Conscious of our duty of candour owed to the court we should make it clear that, apart from items (iv), (vii) and (viii), these matters were identified before the conclusion of the hearing and the advice of Leading Counsel then instructed was that it would not be in our client’s interest to raise them in support of an application for recusal. Our clients accepted Leading Counsel’s advice.

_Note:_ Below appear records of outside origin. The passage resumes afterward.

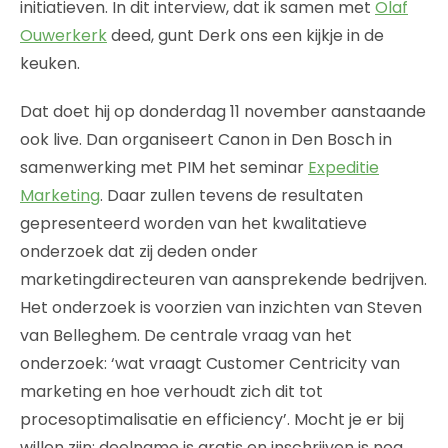
initiatieven. In dit interview, dat ik samen met
Olaf
Ouwerkerk
deed, gunt Derk ons een kijkje in de
keuken.
Dat doet hij op donderdag 11 november aanstaande
ook live. Dan organiseert Canon in Den Bosch in
samenwerking met PIM het seminar
Expeditie
Marketing
. Daar zullen tevens de resultaten
gepresenteerd worden van het kwalitatieve
onderzoek dat zij deden onder
marketingdirecteuren van aansprekende bedrijven.
Het onderzoek is voorzien van inzichten van Steven
van Belleghem. De centrale vraag van het
onderzoek: ‘wat vraagt Customer Centricity van
marketing en hoe verhoudt zich dit tot
procesoptimalisatie en efficiency’. Mocht je er bij
willen zijn: deelname is gratis en inschrijven is nog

Items (iv), (vii) and (viii) were, however, not discovered until a fortnight had passed since the hearing, and our clients waiver, either by word on day 1 or by continued participation in the hearing thereafter, was accordingly not made with the full knowledge now available.
Applying the test now laid down by the House of Lords in Porter v Magill and without needing to suggest that Lord Justice Sedley would have dealt or would deal with the appeal other than on its merits, we and our clients putting ourselves, as that test requires, in the shoes of a fair minded and informed observer would suggest that there is a real possibility of bias when:
a. a Judge suffers from the same condition as is in issue – in terms of responsibility (or not) for it – in the appeal;
b. the Judge does not himself disclose this – while disclosing other facts perceived by him to be relevant to his ability to sit;
c. this occurs in the context of the web of links to which we have already referred.”
The letter concluded by suggesting the appeal should be relisted before another panel.
By letter of 13th May 2009, Halliwells supported Weightmans’ letter. They sought to attach blame to the conduct of Wake Smith. They said “we must express our surprise and disappointment that Wake Smith did not disclose their relationship with the BTA on the first day of the appeal.” In that context, they referred to the wasted costs of the appeal.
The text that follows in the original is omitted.